There seem to be four trends in America at present, which are connected with foods and dining. First, there has been a notable increase in the number of reasonably priced restaurants, which offer specialty foods. These include those that specialize in many varieties and types of pancakes, those that offer only fresh, baked breakfast foods, and the many that are buffets or salad bars. Secondly, growing numbers of Americans are more regularly going out to eat in restaurants. One reason is that they are not many American women do not feel that their lives are best spent in the kitchen. They would rather pay a professional chef and also enjoy a good meal. At the same time, there is an increase in fine cooking as a hobby for both men and women. For some two decades now, these have been popular television series on all types and styles of cooking, and the increasing popularity can easily be seen in the number of best-selling specialty cookbooks and the number of stores that specialize in often-exotic cooking devices and spices. [2., 52]
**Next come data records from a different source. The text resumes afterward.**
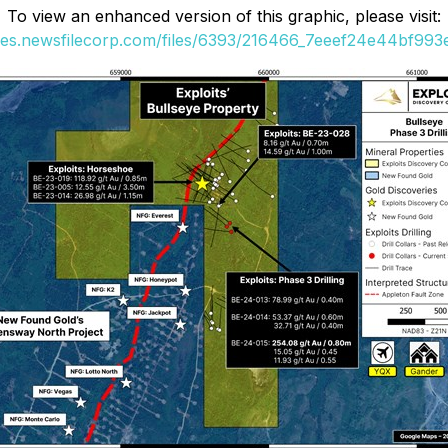
To view an enhanced version of this graphic, please visit:
ges.newsfilecorp.com/files/6393/216466_7eeef24e44bf993e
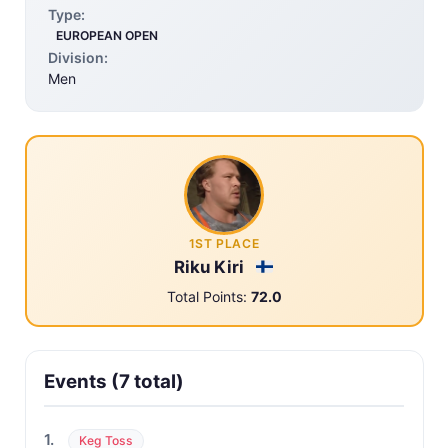
Type:
EUROPEAN OPEN
Division:
Men
1ST PLACE
Riku Kiri
Total Points:
72.0
Events (7 total)
1.
Keg Toss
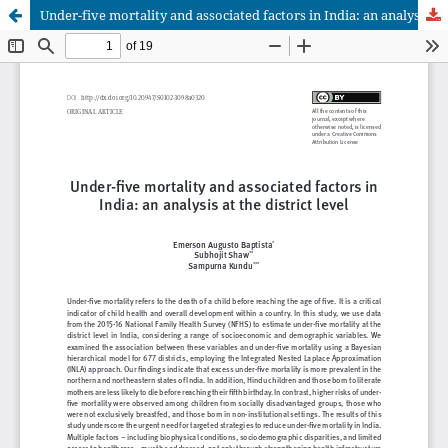
Under-five mortality and associated factors in India: an analysis at the district level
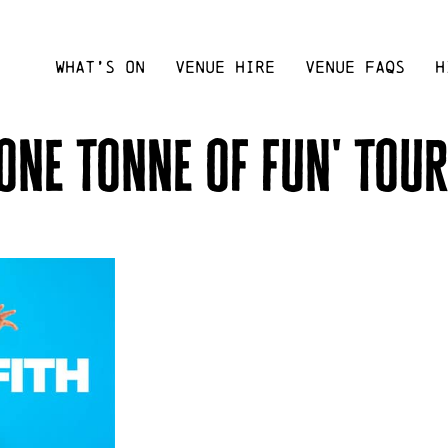
WHAT’S ON
VENUE HIRE
VENUE FAQS
H
'one tonne of fun' tour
A third is that as a result of nationwide health campaigns, Americans in general are eating a much light diet. Cereals and grain foods, fruit and vegetables, fish and salads are emphasized instead of heavy and sweet foods. Finally, there is the international trend to “fast food” chains, which sell pizza, hamburgers, Mexican foods, chicken, salads and sandwiches, seafoods and various ice creams. While many Americans and many other people resent this trend and while, as many are expected, restaurants also dislike it, many young, middle-aged, and old people, both rich and poor, continue to buy and eat fast foods.

Hot Dogs

Tad Dorgan, a sports cartoonist, gave the frankfurter its nickname in 1906. Munching on a frank at a baseball game, he concluded that it resembled a dachshund’s body and put that whimsy into a drawing, which he captioned “Hot dog”.
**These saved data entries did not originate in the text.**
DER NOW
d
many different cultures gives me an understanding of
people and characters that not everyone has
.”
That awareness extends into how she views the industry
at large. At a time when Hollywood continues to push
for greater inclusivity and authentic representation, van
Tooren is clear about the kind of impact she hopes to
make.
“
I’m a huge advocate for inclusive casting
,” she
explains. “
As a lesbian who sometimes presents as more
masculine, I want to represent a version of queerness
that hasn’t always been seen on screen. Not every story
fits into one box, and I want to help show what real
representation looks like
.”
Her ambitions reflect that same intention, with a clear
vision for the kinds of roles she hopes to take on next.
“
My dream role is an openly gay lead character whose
Sausages go all the way back to ancient Babylon, but the hot dog was brought to the U.S.A. shortly before the Civil War by a real Frankfurter – Charles Feltman, a native of Frankfurt, Germany, who opened a stand in New York and sold grilled sausages on warmed rolls – first for a dime apiece, later, a nickel.

The frank appealed to busy Americans, who – as an early 19th century comment put it – tend to live by the maxim of “gobble, gulp and go”. Nowadays Americans consume more than 12 billion frankfurters a year.